Phaidra and the cooling layer
Phaidra optimizes the thermal domain. Synestra coordinates across all of them.
Sophisticated buyers will ask about Phaidra directly. The answer is not that we compete. The answer is that we operate at different layers of the same stack — and a facility running both gets more from each.
Synestra is the operational intelligence layer for AI factories.
The short answer
Phaidra prevents GPU throttling. Synestra answers what throttling cost — and closes the gap between infrastructure potential and delivered economic output.
These are different problems at different layers. The thermal telemetry Phaidra produces is exactly the kind of signal Synestra's EA model needs from the cooling domain. Not competing. Complementary.
Who Phaidra is
A serious company with a real capability in a real domain.
Phaidra was spun out of Google DeepMind in 2022. They apply reinforcement learning to cooling system optimization — specifically liquid cooling CDU (coolant delivery unit) management for GPU clusters. They are NVIDIA-backed, have raised over $50M, and are deployed at CoreWeave and Applied Digital. Their system controls CDU behavior in real time to prevent GPU junction temperature from reaching throttle thresholds. That is genuinely valuable in a world where liquid-cooled AI factory construction is accelerating faster than thermal management expertise.
Where each system sits
The stack is not flat. Synestra is the coordination layer above all domains — including cooling.
Each domain layer is managed by a system that sees only its own domain. Synestra sits above all of them and reads cross-domain consequence chains that no individual layer can observe.
How Phaidra’s output becomes Synestra’s input
Thermal intelligence becomes economically consequential inside the coordination layer.
Phaidra prevents throttling. That is the thermal layer working correctly. Synestra answers the question that follows: what did the throttling event that almost happened cost in compute yield? What is the economic value of the thermal headroom Phaidra created? How does that thermal headroom interact with current power cost, network congestion, and workload SLA requirements to determine where the next training job should run?

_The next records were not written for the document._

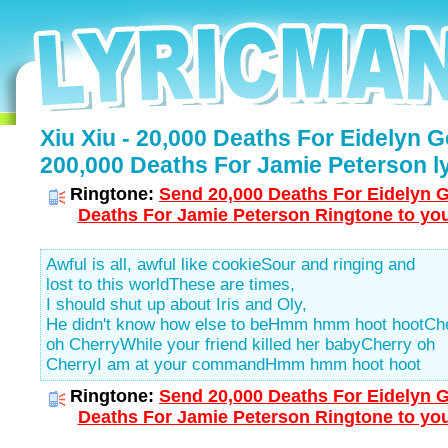
Xiu Xiu - 20,000 Deaths For Eidelyn G
200,000 Deaths For Jamie Peterson ly
Ringtone:
Send 20,000 Deaths For Eidelyn G
Deaths For Jamie Peterson Ringtone to you
Awful is all, awful like cookieSour and ringing and
lost to this worldThese are times,
I should shut up about Iris and Oly,
He didn't know how else to beHmm hmm hoot hootCh
oh CherryWhile your friend killed her babyCherry oh
CherryI am at your commandHmm hmm hoot hoot
Ringtone:
Send 20,000 Deaths For Eidelyn G
Deaths For Jamie Peterson Ringtone to you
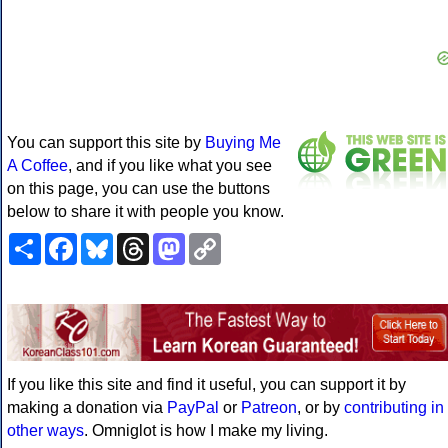
You can support this site by
Buying Me
A Coffee
, and if you like what you see
on this page, you can use the buttons
below to share it with people you know.
Share
Facebook
Bluesky
Threads
Mastodon
Copy
Link
If you like this site and find it useful, you can support it by
making a donation via
PayPal
or
Patreon
, or by
contributing in
other ways
. Omniglot is how I make my living.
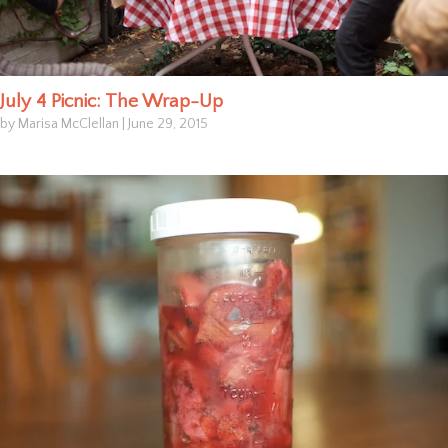
July 4 Picnic: The Wrap-Up
by Marisa McClellan
|
June 29, 2015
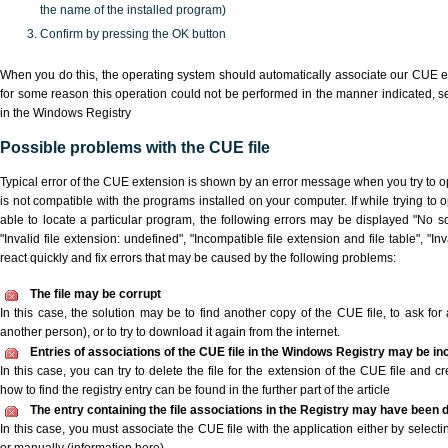
the name of the installed program)
Confirm by pressing the OK button
When you do this, the operating system should automatically associate our CUE ex
for some reason this operation could not be performed in the manner indicated,
s
in the Windows Registry
Possible problems with the CUE file
Typical error of the CUE extension is shown by an error message when you try to ope
is not compatible with the programs installed on your computer. If while trying to
able to locate a particular program, the following errors may be displayed "No sc
"Invalid file extension: undefined", "Incompatible file extension and file table", "Inva
react quickly and fix errors that may be caused by the following problems:
The file may be corrupt
In this case, the solution may be to find another copy of the CUE file, to ask for a
another person), or to try to download it again from the internet.
Entries of associations of the CUE file in the Windows Registry may be in
In this case, you can try to delete the file for the extension of the CUE file and c
how to find the registry entry can be found in the further part of the article
The entry containing the file associations in the Registry may have been d
In this case, you must associate the CUE file with the application either by selecti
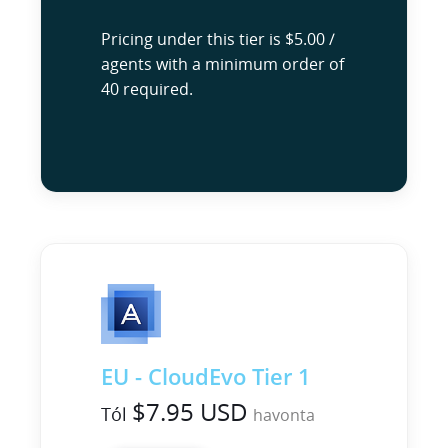
Pricing under this tier is $5.00 /
agents with a minimum order of
40 required.
EU - CloudEvo Tier 1
$7.95 USD
Tól
havonta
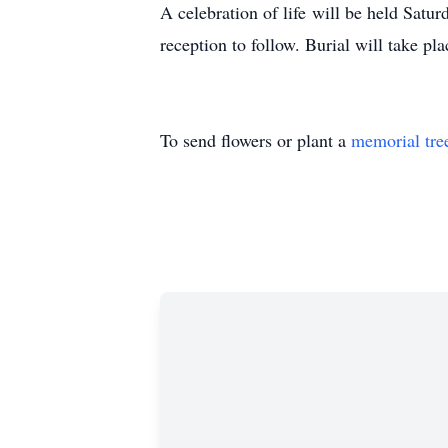
A celebration of life will be held Satu
reception to follow. Burial will take pl
To send flowers or plant a
memorial tre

Those questions cannot be answered from inside the cooling domain. They require the coordination layer above it.
The direct comparison
Different optimization objectives. Different scopes. Different value.

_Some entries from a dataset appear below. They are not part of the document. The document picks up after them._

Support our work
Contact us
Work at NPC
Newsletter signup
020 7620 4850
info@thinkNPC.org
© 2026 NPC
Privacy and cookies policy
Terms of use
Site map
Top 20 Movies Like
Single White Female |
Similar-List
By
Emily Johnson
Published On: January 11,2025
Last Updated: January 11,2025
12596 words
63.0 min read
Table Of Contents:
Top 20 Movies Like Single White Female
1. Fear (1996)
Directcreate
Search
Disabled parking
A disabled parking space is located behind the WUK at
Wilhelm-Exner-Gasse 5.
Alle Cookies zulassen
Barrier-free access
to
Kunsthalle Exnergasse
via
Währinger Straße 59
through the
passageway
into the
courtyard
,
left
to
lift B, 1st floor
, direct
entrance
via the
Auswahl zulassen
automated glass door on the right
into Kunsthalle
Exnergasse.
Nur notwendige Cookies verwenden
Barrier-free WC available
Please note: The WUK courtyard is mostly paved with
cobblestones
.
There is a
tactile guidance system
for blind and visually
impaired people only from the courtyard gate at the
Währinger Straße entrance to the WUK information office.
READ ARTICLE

The case for deploying both
A facility running Phaidra and Synestra gets more from each.
Phaidra's CDU control produces better thermal telemetry — more precise, higher frequency, better correlated to GPU state — than passive BMS polling alone. That higher-quality thermal signal improves the precision of Synestra's EA model in the cooling domain. At the same time, Synestra's cross-domain consequence intelligence can surface the economic value of Phaidra's interventions in terms that inform infrastructure investment decisions: the PUE improvement Phaidra creates has an EA value that shows up in the EA index. A thermal optimization decision can be evaluated not just as a cooling efficiency metric but as a measurable EA improvement across the full campus.
The two systems answer different questions. That is why deploying both creates more value than either creates alone.